The average time to return to sport or full weight-bearing status is six weeks for a Grade I sprain, 6-12 weeks for a Grade II sprain, and up to three months for a Grade III sprain. A Grade III may be managed conservatively or surgically and is discussed should this event occur.

What are my chances of ongoing instability?

The goal of treatment and rehabilitation is to prevent chronic ankle instability. Ankle injuries with some degree of instability have a 35% chance of at least one re-sprain within the first three years (2.) The main predictive factor for risk of recurrence and chronic instability is the severity of the original injury (1,2,4.)

References 

1. Hertel J, Anatomy F. Functional Anatomy, Pathomechanics, and Pathophysiology of Lateral Ankle Instability. J Athl Train2002;37:364–75

2. Lynch SA, Renström PA. Treatment of acute lateral ankle ligament rupture in the athlete. Conservative versus surgical treatment. Sports Med 1999;27:61–71.

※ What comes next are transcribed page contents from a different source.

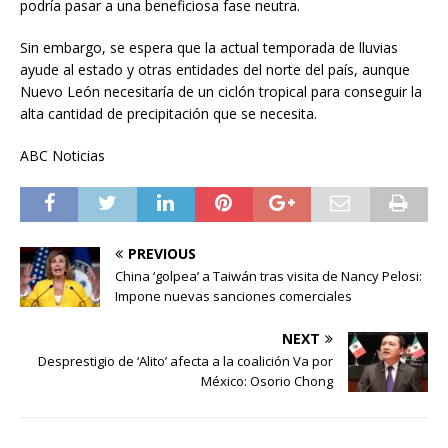
podría pasar a una beneficiosa fase neutra.
Sin embargo, se espera que la actual temporada de lluvias
ayude al estado y otras entidades del norte del país, aunque
Nuevo León necesitaría de un ciclón tropical para conseguir la
alta cantidad de precipitación que se necesita.
ABC Noticias
PREVIOUS
China ‘golpea’ a Taiwán tras visita de Nancy Pelosi:
Impone nuevas sanciones comerciales
NEXT
Desprestigio de ‘Alito’ afecta a la coalición Va por
México: Osorio Chong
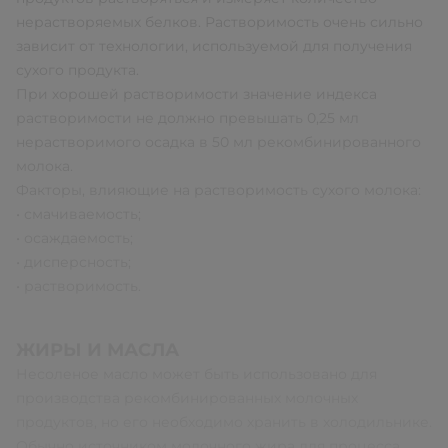
нерастворяемых белков. Растворимость очень сильно
зависит от технологии, используемой для получения
сухого продукта.
При хорошей растворимости значение индекса
растворимости не должно превышать 0,25 мл
нерастворимого осадка в 50 мл рекомбинированного
молока.
Факторы, влияющие на растворимость сухого молока:
• смачиваемость;
• осаждаемость;
• дисперсность;
• растворимость.
ЖИРЫ И МАСЛА
Несоленое масло может быть использовано для
производства рекомбинированных молочных
продуктов, но его необходимо хранить в холодильнике.
Обычно источником молочного жира для процесса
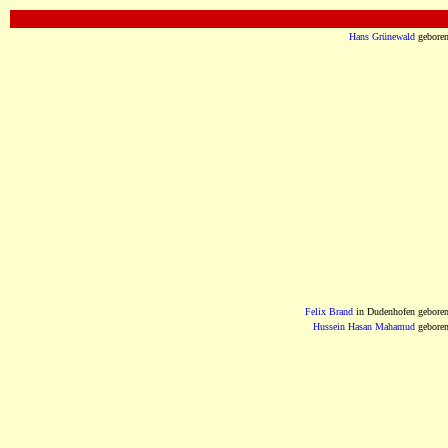
OOOOOOOOOOOOOOOOOOOOOOOOOOOOOOOO
Hans Grünewald
gebore
Felix Brand
in Dudenhofen gebore
Hussein Hasan Mahamud
gebore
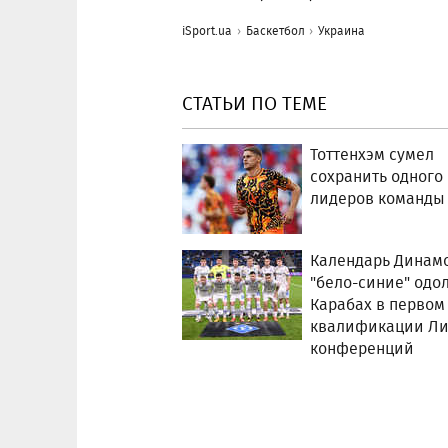
iSport.ua
Баскетбол
Украина
СТАТЬИ ПО ТЕМЕ
Тоттенхэм сумел
сохранить одного
лидеров команды
Календарь Динамо
"бело-синие" одо
Карабах в первом
квалификации Ли
конференций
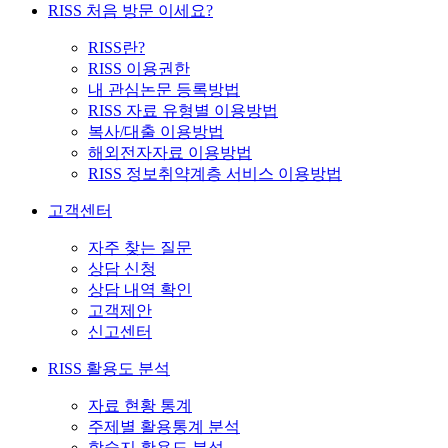
RISS 처음 방문 이세요?
RISS란?
RISS 이용권한
내 관심논문 등록방법
RISS 자료 유형별 이용방법
복사/대출 이용방법
해외전자자료 이용방법
RISS 정보취약계층 서비스 이용방법
고객센터
자주 찾는 질문
상담 신청
상담 내역 확인
고객제안
신고센터
RISS 활용도 분석
자료 현황 통계
주제별 활용통계 분석
학술지 활용도 분석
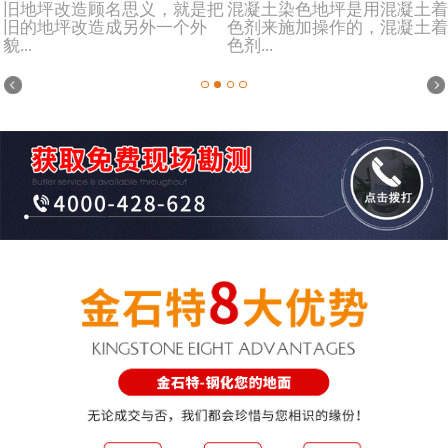
旧地坪改造顾名思义，就是把
混凝土染色地坪是用混凝土着
旧的地坪改造成另外一个外
色剂来施加操作的，混凝土着
貌...
色剂...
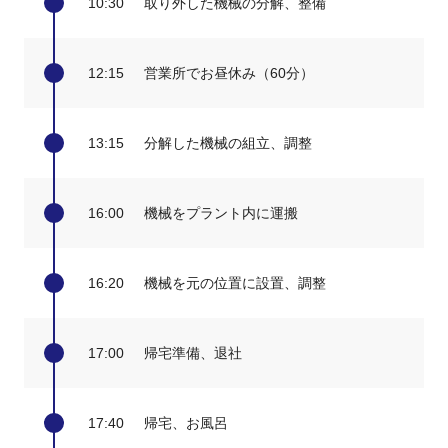
10:30
取り外した機械の分解、整備
12:15
営業所でお昼休み（60分）
13:15
分解した機械の組立、調整
16:00
機械をプラント内に運搬
16:20
機械を元の位置に設置、調整
17:00
帰宅準備、退社
17:40
帰宅、お風呂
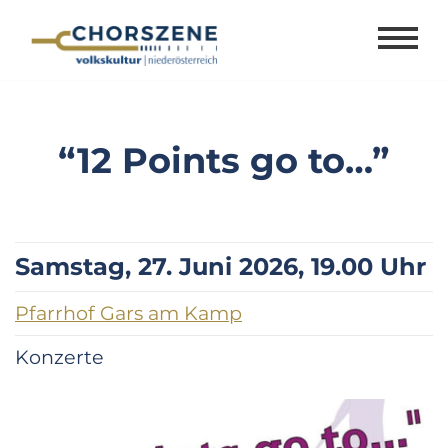
Zum
Inhalt
springen
“12 Points go to…”
Samstag, 27. Juni 2026, 19.00 Uhr
Pfarrhof Gars am Kamp
Konzerte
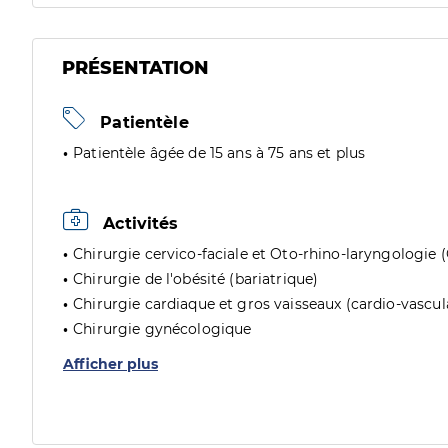
PRÉSENTATION
Patientèle
Patientèle âgée de 15 ans à 75 ans et plus
Activités
Chirurgie cervico-faciale et Oto-rhino-laryngologie 
Chirurgie de l'obésité (bariatrique)
Chirurgie cardiaque et gros vaisseaux (cardio-vascul
Chirurgie gynécologique
Afficher plus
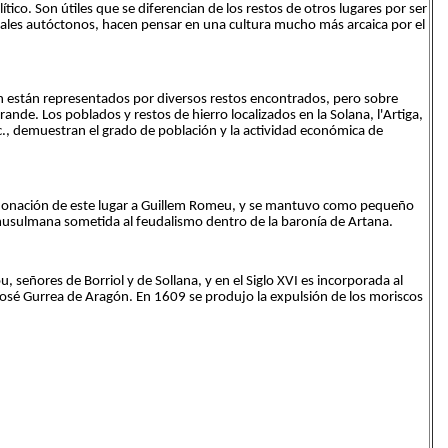
ico. Son útiles que se diferencian de los restos de otros lugares por ser
iales autóctonos, hacen pensar en una cultura mucho más arcaica por el
ién están representados por diversos restos encontrados, pero sobre
nde. Los poblados y restos de hierro localizados en la Solana, l'Artiga,
tc., demuestran el grado de población y la actividad económica de
zo donación de este lugar a Guillem Romeu, y se mantuvo como pequeño
usulmana sometida al feudalismo dentro de la baronía de Artana.
u, señores de Borriol y de Sollana, y en el Siglo XVI es incorporada al
 José Gurrea de Aragón. En 1609 se produjo la expulsión de los moriscos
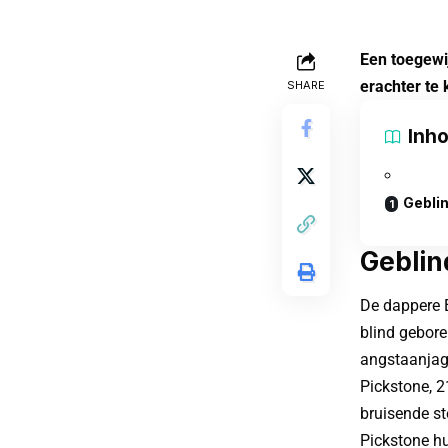
Een toegewi
erachter te 
SHARE
Inh
Gebli
Geblin
De dappere E
blind gebore
angstaanjag
Pickstone, 2
bruisende st
Pickstone hu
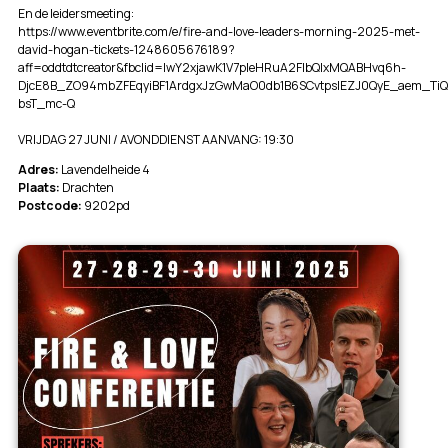
En de leidersmeeting:
https://www.eventbrite.com/e/fire-and-love-leaders-morning-2025-met-
david-hogan-tickets-1248605676189?
aff=oddtdtcreator&fbclid=IwY2xjawK1V7pleHRuA2FlbQIxMQABHvq6h-
DjcE8B_ZO94mbZFEqyiBF1ArdgxJzGwMaO0db1B6SCvtpslEZJ0QyE_aem_Ti
bsT_mc-Q
VRIJDAG 27 JUNI / AVONDDIENST AANVANG: 19:30
Adres:
Lavendelheide 4
Plaats:
Drachten
Postcode:
9202pd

3. Verhagen EA, van Mechelen W,de Vente W. The effect of preventive measures on the incidence of ankle sprains. Clin J Sport Med 2000;10:291–6

4. Delahunt E, Coughlan GF, Caulfield B, et al. Inclusion criteria when investigating insufficiencies in chronic ankle instability. Med Sci Sports Exerc 2010;42:2106–21

BACK TO NEWS >

Diagnose. Plan. Rehabilitate.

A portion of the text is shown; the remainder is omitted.